LES PESTICIDES DANS L’EAU :
PRESENCE :
Le terme de pesticides est un terme générique qui regroupe les pesticides, les herbicides, les fongicides, les rodonticides, les algicides... dont l’ensemble représente près de 900 produits répertoriés en France, dont seuls 269 étaient recherchés en 2003, dans le cadre des contrôles sanitaires.
Le rapport de l’Institut Français de l’Environnement (IFEN) publié en 2004, révèle qu’en 2002, 75 % des points contrôlés en rivière, et 57 % des analyses des nappes souterraines, présentaient au moins un pesticide. 39 % des prises d’eau en rivière présentaient des niveaux de pesticides rendant nécessaire un traitement, et 21 % en eau souterraine. 5 % de la population a été alimenté au robinet, en 2001, par une eau ayant dépassé au moins une fois la limite légale de 0,1 microgramme de pesticides par litre. Ces données sont quasiment identiques d’une année sur l’autre.
EFFETS ET NUISANCES
L’effet de chaque pesticide est hautement spécifique et il est impossible de détailler ici les conséquences d’une intoxication par l’un ou l’autre d’entre eux. En outre, si les études épidémiologiques menées ont mis à jour des effets induits par l’ingestion de fortes doses, il est nettement plus délicat de tirer des conclusions quant à l’absorption de faibles quantités.

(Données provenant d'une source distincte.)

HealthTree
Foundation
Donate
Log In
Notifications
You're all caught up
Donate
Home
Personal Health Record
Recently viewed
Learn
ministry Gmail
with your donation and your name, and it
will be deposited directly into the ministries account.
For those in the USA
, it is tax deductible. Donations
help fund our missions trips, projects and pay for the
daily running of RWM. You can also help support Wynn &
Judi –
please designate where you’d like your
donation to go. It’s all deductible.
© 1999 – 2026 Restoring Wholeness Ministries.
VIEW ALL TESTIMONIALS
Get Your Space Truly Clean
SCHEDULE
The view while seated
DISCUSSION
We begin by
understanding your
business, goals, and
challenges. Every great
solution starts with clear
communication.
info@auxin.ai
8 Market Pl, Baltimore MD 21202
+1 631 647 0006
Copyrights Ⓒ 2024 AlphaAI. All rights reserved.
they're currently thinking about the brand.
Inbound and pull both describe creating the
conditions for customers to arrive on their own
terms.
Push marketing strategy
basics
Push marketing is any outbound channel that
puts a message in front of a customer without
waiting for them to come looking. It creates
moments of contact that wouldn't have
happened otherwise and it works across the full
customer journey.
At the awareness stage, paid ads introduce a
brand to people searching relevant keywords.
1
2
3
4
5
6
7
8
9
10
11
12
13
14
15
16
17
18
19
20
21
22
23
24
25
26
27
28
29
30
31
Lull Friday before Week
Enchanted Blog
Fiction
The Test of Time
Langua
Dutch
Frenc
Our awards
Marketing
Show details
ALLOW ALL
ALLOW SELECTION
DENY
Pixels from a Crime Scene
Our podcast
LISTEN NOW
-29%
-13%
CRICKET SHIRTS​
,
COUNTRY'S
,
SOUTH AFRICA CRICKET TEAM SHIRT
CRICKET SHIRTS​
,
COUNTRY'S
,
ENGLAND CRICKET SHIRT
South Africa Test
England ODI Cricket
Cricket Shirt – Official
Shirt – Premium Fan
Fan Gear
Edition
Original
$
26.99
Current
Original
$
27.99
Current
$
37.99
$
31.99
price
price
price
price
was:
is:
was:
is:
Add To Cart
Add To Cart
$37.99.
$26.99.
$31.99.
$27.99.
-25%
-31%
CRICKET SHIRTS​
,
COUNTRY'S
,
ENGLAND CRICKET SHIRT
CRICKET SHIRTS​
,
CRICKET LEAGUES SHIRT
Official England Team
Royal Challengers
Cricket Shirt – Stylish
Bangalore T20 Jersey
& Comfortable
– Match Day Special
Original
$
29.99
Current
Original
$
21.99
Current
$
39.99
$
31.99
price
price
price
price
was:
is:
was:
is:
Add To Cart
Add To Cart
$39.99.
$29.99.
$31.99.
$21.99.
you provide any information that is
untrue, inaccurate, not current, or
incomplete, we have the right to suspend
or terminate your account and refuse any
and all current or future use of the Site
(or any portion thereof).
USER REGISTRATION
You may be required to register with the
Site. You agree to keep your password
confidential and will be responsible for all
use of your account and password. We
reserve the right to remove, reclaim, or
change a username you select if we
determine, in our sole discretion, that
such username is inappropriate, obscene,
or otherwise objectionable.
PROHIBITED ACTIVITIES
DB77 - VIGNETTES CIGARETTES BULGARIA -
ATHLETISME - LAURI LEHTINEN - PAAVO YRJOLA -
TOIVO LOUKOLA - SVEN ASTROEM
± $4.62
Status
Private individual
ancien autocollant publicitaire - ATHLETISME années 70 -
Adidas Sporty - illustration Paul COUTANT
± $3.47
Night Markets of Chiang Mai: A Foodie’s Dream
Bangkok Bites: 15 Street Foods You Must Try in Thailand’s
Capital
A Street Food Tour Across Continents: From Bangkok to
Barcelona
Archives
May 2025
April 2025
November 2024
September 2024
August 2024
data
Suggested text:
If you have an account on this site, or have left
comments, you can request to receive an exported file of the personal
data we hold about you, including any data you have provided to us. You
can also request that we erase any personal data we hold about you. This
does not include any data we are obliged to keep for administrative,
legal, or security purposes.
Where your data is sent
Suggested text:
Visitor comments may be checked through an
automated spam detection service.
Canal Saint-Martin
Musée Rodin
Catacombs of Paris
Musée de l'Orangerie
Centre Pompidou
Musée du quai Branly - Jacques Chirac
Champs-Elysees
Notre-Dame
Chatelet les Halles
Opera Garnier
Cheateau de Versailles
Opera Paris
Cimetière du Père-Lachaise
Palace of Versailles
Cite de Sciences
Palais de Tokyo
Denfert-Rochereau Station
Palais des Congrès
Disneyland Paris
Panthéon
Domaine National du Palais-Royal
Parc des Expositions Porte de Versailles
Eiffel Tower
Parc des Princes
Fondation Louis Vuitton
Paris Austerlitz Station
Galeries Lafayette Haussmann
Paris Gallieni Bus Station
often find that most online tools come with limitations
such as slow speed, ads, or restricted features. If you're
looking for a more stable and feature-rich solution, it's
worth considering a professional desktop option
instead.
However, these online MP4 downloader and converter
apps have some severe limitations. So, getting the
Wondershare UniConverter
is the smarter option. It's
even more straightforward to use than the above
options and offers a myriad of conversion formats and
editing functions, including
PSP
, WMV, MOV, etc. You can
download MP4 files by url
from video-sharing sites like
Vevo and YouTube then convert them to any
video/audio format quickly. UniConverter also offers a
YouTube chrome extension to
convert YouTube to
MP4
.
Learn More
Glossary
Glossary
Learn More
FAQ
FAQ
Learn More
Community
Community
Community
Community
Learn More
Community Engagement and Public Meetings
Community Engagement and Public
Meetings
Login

Sur les bases de ces résultats, les normes concernant les concentrations maximales en pesticides dans les eaux destinées à la consommation humaine ont été établies en appliquant le principe de précaution.
On peut cependant établir une liste non exhaustive des effets que l’on peut attribuer aux pesticides : effets tératogènes, mutagènes, cancérigènes (estomac, foie, reins, prostate, thyroïde), atteintes du système nerveux central, troubles de la fertilité…
REGLEMENTATION
La directive européenne 98/83/CE du 3 novembre 1998, et sa transposition en droit français, par le décret n° 2001-1220 du 20 décembre 2001, codifié en 2003 dans le code de la santé publique (voir Memotec n°12), fixent à 0,10 μg/l la limite de qualité pour chaque pesticide, avec une limite de 0,50 μg/l pour la concentration totale en pesticides. Il existe en plus une restriction pour un groupe de produits particuliers, pour lesquels la limite est de 0,03 μg/l. Il s’agit de l’heptachloroépoxyde, de l’aldrine, de la dieldrine et de l’heptachlore.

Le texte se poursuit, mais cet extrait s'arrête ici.